::: Data provided :::

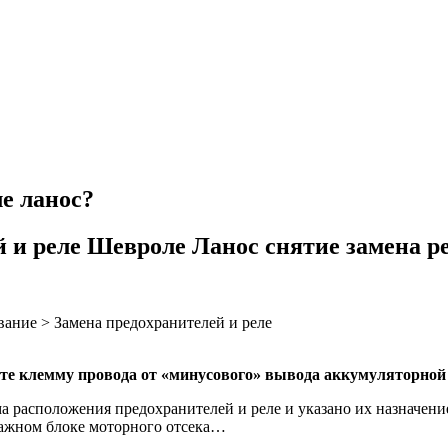
ле ланос?
й и реле Шевроле Ланос снятие замена р
вание > Замена предохранителей и реле
йте клемму провода от «минусового» вывода аккумуляторной 
а расположения предохранителей и реле и указано их назначени
тажном блоке моторного отсека…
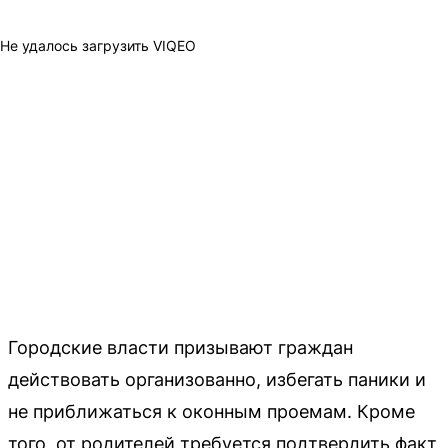
Не удалось загрузить VIQEO
Городские власти призывают граждан
действовать организованно, избегать паники и
не приближаться к оконным проемам. Кроме
того, от родителей требуется подтвердить факт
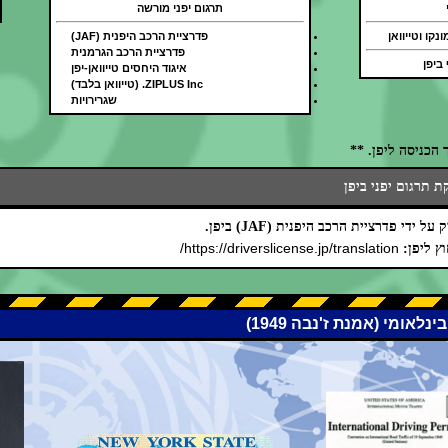
תרגום יפני מורשה
נקו וטייוואן
פדרציית הרכב היפנית (JAF)
פדרציית הרכב הגרמנית
 ביפן
איגוד היחסים טייוואן-יפן
ZIPLUS Inc. (טייוואן בלבד)
שגרירויות
הכניסה ליפן. **
 תרגום יפני ביפן
ידי פדרציית הרכב היפנית (JAF) ביפן.
https://driverslicense.jp/translation/
ץ ליפן:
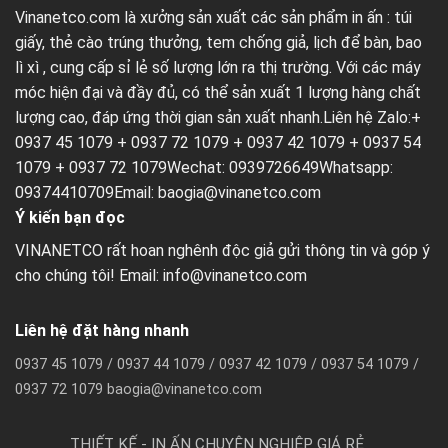
Vinanetco.com là xưởng sản xuất các sản phẩm in ấn :
túi
giấy
,
thẻ cào trúng thưởng
,
tem chống giả
,
lịch để bàn
,
bao
lì xì
, cung cấp sỉ lẻ số lượng lớn ra thị trường. Với các máy
móc hiện đại và đầy đủ, có thể sản xuất 1 lượng hàng chất
lượng cao, đáp ứng thời gian sản xuất nhanh.Liên hệ Zalo:+
0937 45 1079 + 0937 72 1079 + 0937 42 1079 + 0937 54
1079 + 0937 72 1079Wechat: 0939726649Whatsapp:
09374410709Email:
baogia@vinanetco.com
Ý kiến bạn đọc
VINANETCO rất hoan nghênh độc giả gửi thông tin và góp ý
cho chúng tôi! Email: info@vinanetco.com
Liên hệ đặt hàng nhanh
0937 45 1079 / 0937 44 1079 / 0937 42 1079 / 0937 54 1079 /
0937 72 1079 baogia@vinanetco.com
THIẾT KẾ - IN ẤN CHUYÊN NGHIỆP GIÁ RẺ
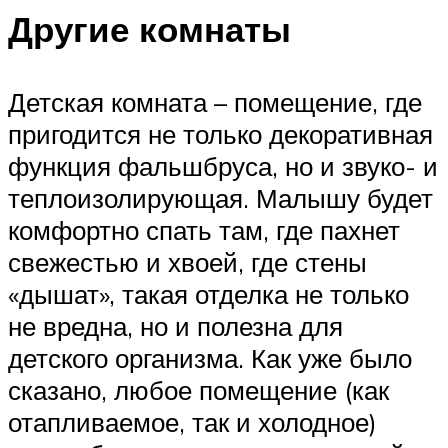
Другие комнаты
Детская комната – помещение, где
пригодится не только декоративная
функция фальшбруса, но и звуко- и
теплоизолирующая. Малышу будет
комфортно спать там, где пахнет
свежестью и хвоей, где стены
«дышат», такая отделка не только
не вредна, но и полезна для
детского организма. Как уже было
сказано, любое помещение (как
отапливаемое, так и холодное)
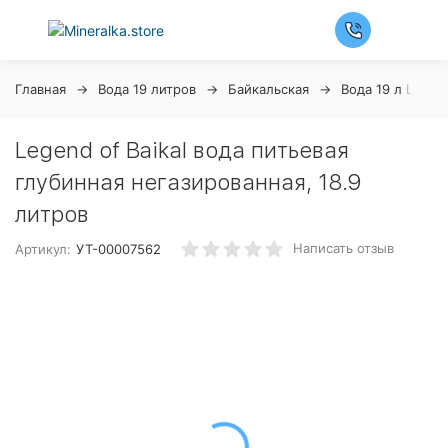
Главная
Вода 19 литров
Байкальская
Вода 19 л Legend
Legend of Baikal вода питьевая
глубинная негазированная, 18.9
литров
Написать отзыв
Артикул:
УТ-00007562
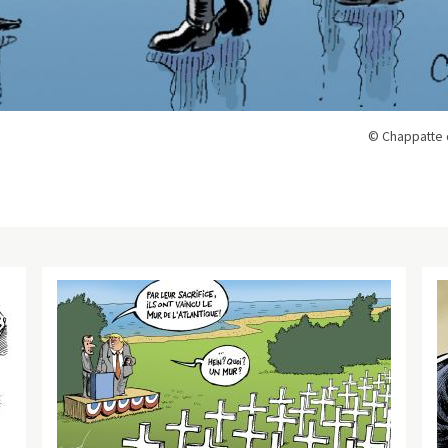
© Chappatte 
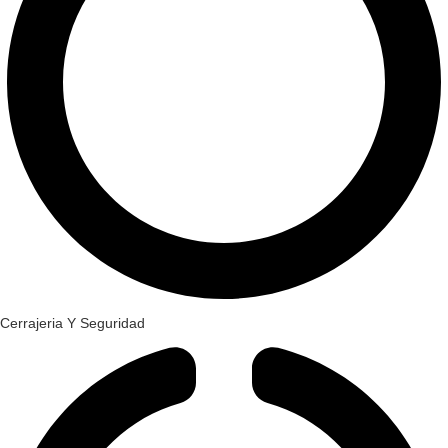
Cerrajeria Y Seguridad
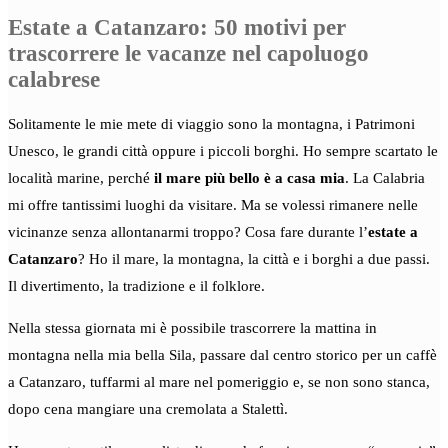
Estate a Catanzaro: 50 motivi per
trascorrere le vacanze nel capoluogo
calabrese
Solitamente le mie mete di viaggio sono la montagna, i Patrimoni
Unesco, le grandi città oppure i piccoli borghi. Ho sempre scartato le
località marine, perché
il mare più bello è a casa mia
. La Calabria
mi offre tantissimi luoghi da visitare. Ma se volessi rimanere nelle
vicinanze senza allontanarmi troppo? Cosa fare durante l’
estate a
Catanzaro
? Ho il mare, la montagna, la città e i borghi a due passi.
Il divertimento, la tradizione e il folklore.
Nella stessa giornata mi è possibile trascorrere la mattina in
montagna nella mia bella Sila, passare dal centro storico per un caffè
a Catanzaro, tuffarmi al mare nel pomeriggio e, se non sono stanca,
dopo cena mangiare una cremolata a Stalettì.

:::

• **Problem details**
Restate every line above exactly, omitting images.

• **Result for this exercise**
ле ланос?
й и реле Шевроле Ланос снятие замена р
вание > Замена предохранителей и реле
йте клемму провода от «минусового» вывода аккумуляторной 
а расположения предохранителей и реле и указано их назначени
тажном блоке моторного отсека…
Не удалось загрузить VIQEO
Городские власти призывают граждан
действовать организованно, избегать паники и
не приближаться к оконным проемам. Кроме
того, от родителей требуется подтвердить факт
תרגום יפני מורשה
נקו וטייוואן
פדרציית הרכב היפנית (JAF)
פדרציית הרכב הגרמנית
 ביפן
איגוד היחסים טייוואן-יפן
ZIPLUS Inc. (טייוואן בלבד)
שגרירויות
הכניסה ליפן. **
 תרגום יפני ביפן
ידי פדרציית הרכב היפנית (JAF) ביפן.
https://driverslicense.jp/translation/
ץ ליפן:
Vinanetco.com là xưởng sản xuất các sản phẩm in ấn :
túi
giấy
,
thẻ cào trúng thưởng
,
tem chống giả
,
lịch để bàn
,
bao
lì xì
, cung cấp sỉ lẻ số lượng lớn ra thị trường. Với các máy
móc hiện đại và đầy đủ, có thể sản xuất 1 lượng hàng chất
lượng cao, đáp ứng thời gian sản xuất nhanh.Liên hệ Zalo:+
0937 45 1079 + 0937 72 1079 + 0937 42 1079 + 0937 54
1079 + 0937 72 1079Wechat: 0939726649Whatsapp:
09374410709Email:
baogia@vinanetco.com
Ý kiến bạn đọc
VINANETCO rất hoan nghênh độc giả gửi thông tin và góp ý
cho chúng tôi! Email: info@vinanetco.com
Liên hệ đặt hàng nhanh
0937 45 1079 / 0937 44 1079 / 0937 42 1079 / 0937 54 1079 /
0937 72 1079 baogia@vinanetco.com
THIẾT KẾ - IN ẤN CHUYÊN NGHIỆP GIÁ RẺ
Другие комнаты
Детская комната – помещение, где
пригодится не только декоративная
функция фальшбруса, но и звуко- и
теплоизолирующая. Малышу будет
комфортно спать там, где пахнет
свежестью и хвоей, где стены
«дышат», такая отделка не только
не вредна, но и полезна для
детского организма. Как уже было
сказано, любое помещение (как
отапливаемое, так и холодное)
Главная
Вода 19 литров
Байкальская
Вода 19 л Legend
Legend of Baikal вода питьевая
глубинная негазированная, 18.9
литров
Написать отзыв
Артикул:
УТ-00007562
© Chappatte 
Cerrajeria Y Seguridad
Estate a Catanzaro: 50 motivi per
trascorrere le vacanze nel capoluogo
calabrese
Solitamente le mie mete di viaggio sono la montagna, i Patrimoni
Unesco, le grandi città oppure i piccoli borghi. Ho sempre scartato le
località marine, perché
il mare più bello è a casa mia
. La Calabria
mi offre tantissimi luoghi da visitare. Ma se volessi rimanere nelle
vicinanze senza allontanarmi troppo? Cosa fare durante l’
estate a
Catanzaro
? Ho il mare, la montagna, la città e i borghi a due passi.
Il divertimento, la tradizione e il folklore.
Nella stessa giornata mi è possibile trascorrere la mattina in
montagna nella mia bella Sila, passare dal centro storico per un caffè
a Catanzaro, tuffarmi al mare nel pomeriggio e, se non sono stanca,
dopo cena mangiare una cremolata a Stalettì.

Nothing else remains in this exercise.